Hindu fundamentalist politician Bal Thackeray, the founder of the right-wing Shiv Sena party, has died in Mumbai at the age of 86.
Mr Thackeray was blamed for inciting tensions between Hindu and Muslim communities during the 1993 Mumbai riots in which about 900 people died.
His fiery rhetoric made him one of India’s most controversial politicians.
The Shiv Sena was founded to keep South Indian migrants out of Maharashtra state and to halt the spread of Islam.
Party workers have gathered outside Mr Thackeray’s house and security has been stepped up.
His doctor told the crowd Mr Thackeray had “breathed his last” at about 15:30 (10:00 GMT) on Saturday.
He had been in poor health for some months. His health deteriorated further on Wednesday.
His funeral and cremation will take place on Sunday.
A cartoonist by trade, Mr Thackeray formed the Shiv Sena in 1966. Over time, the party acquired a reputation of promoting religious and ethnic chauvinism while allegedly targeting minorities, especially Muslims.
In 2002 and again in 2008, he called on Hindus to form suicide squads to attack Muslims.
A government inquiry into the riots in Mumbai in 1992 and 1993 blamed Shiv Sena members and several party leaders for taking a major role in organising attacks on Muslims.

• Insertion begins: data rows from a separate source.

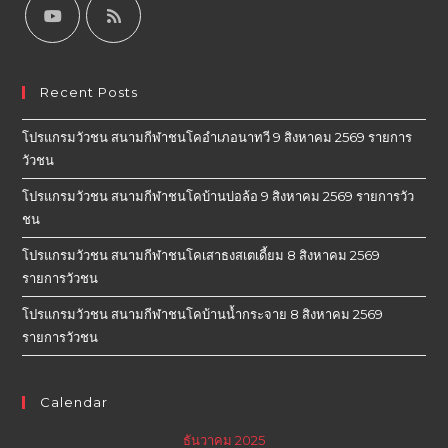
Recent Posts
โปรแกรมวัวชน สนามกีฬาชนโคอำเภอนาทวี 9 สิงหาคม 2569 รายการ
วัวชน
โปรแกรมวัวชน สนามกีฬาชนโคบ้านบ่อล้อ 9 สิงหาคม 2569 รายการวัว
ชน
โปรแกรมวัวชน สนามกีฬาชนโคเสาธงสเตเดี้ยม 8 สิงหาคม 2569
รายการวัวชน
โปรแกรมวัวชน สนามกีฬาชนโคบ้านน้ำกระจาย 8 สิงหาคม 2569
รายการวัวชน
Calendar
ธันวาคม 2025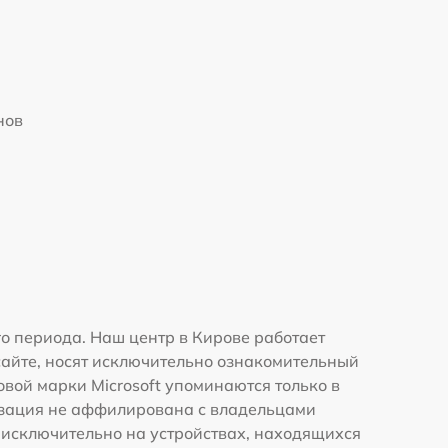
нов
о периода. Наш центр в Кирове работает
сайте, носят исключительно ознакомительный
овой марки Microsoft упоминаются только в
изация не аффилирована с владельцами
 исключительно на устройствах, находящихся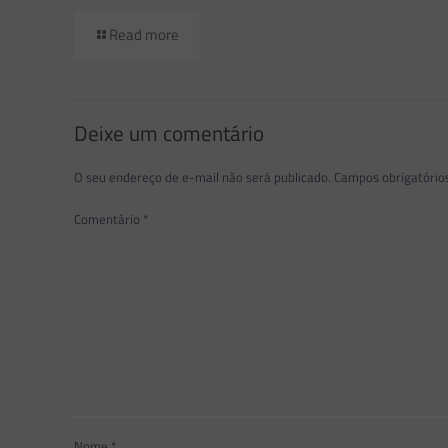
Read more
Deixe um comentário
O seu endereço de e-mail não será publicado.
Campos obrigatóri
Comentário
*
Nome
*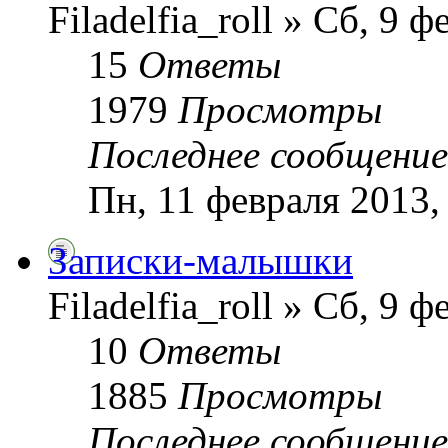
Filadelfia_roll » Сб, 9 
15
Ответы
1979
Просмотры
Последнее сообщени
Пн, 11 февраля 2013,
Записки-малышки
Filadelfia_roll » Сб, 9 
10
Ответы
1885
Просмотры
Последнее сообщени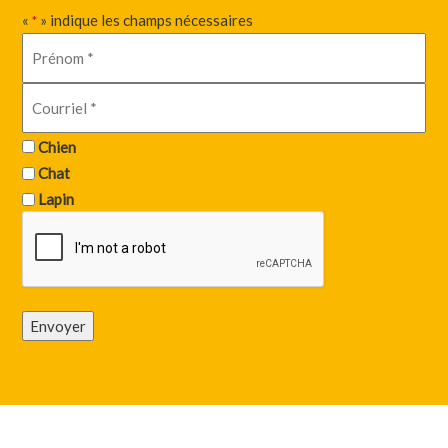
«
» indique les champs nécessaires
*
Chien
Chat
Lapin
Envoyer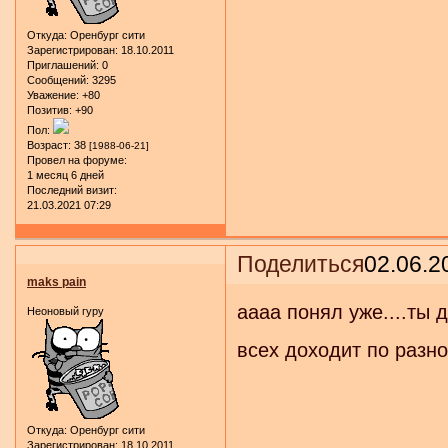
Откуда:
Оренбург сити
Зарегистрирован
: 18.10.2011
Приглашений:
0
Сообщений:
3295
Уважение:
+80
Позитив:
+90
Пол:
Возраст:
38
[1988-06-21]
Провел на форуме:
1 месяц 6 дней
Последний визит:
21.03.2021 07:29
Поделиться
02.06.2
maks pain
аааа понял уже....ты д
Неоновый гуру
всех доходит по разно
Откуда:
Оренбург сити
Зарегистрирован
: 18.10.2011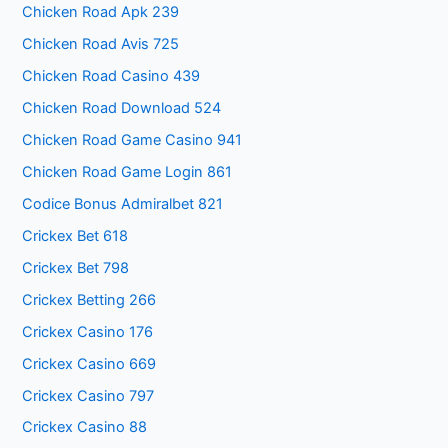
Chicken Road Apk 239
Chicken Road Avis 725
Chicken Road Casino 439
Chicken Road Download 524
Chicken Road Game Casino 941
Chicken Road Game Login 861
Codice Bonus Admiralbet 821
Crickex Bet 618
Crickex Bet 798
Crickex Betting 266
Crickex Casino 176
Crickex Casino 669
Crickex Casino 797
Crickex Casino 88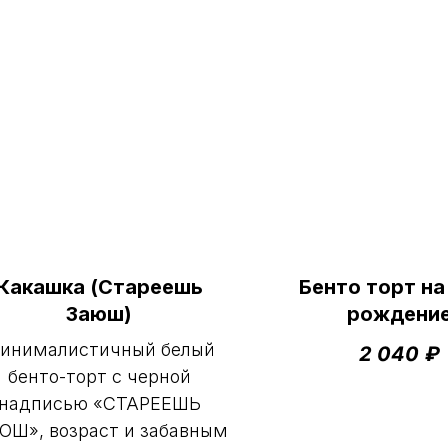
Какашка (Стареешь
Бенто торт на
Заюш)
рождени
инималистичный белый
2 040
₽
бенто-торт с черной
надписью «СТАРЕЕШЬ
ЮШ», возраст и забавным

Mr Thackeray was never convicted of any offence in connection with the riots.
He denied being anti-Muslim but said he was fiercely opposed to those who were pro-Pakistan.
“Only Marathis [residents of Maharashtra] have the first right over Mumbai,” Mr Thackeray wrote last year in the Shiv Sena newspaper.
Last month Mr Thackeray was unable to attend a party rally but addressed it through a video message.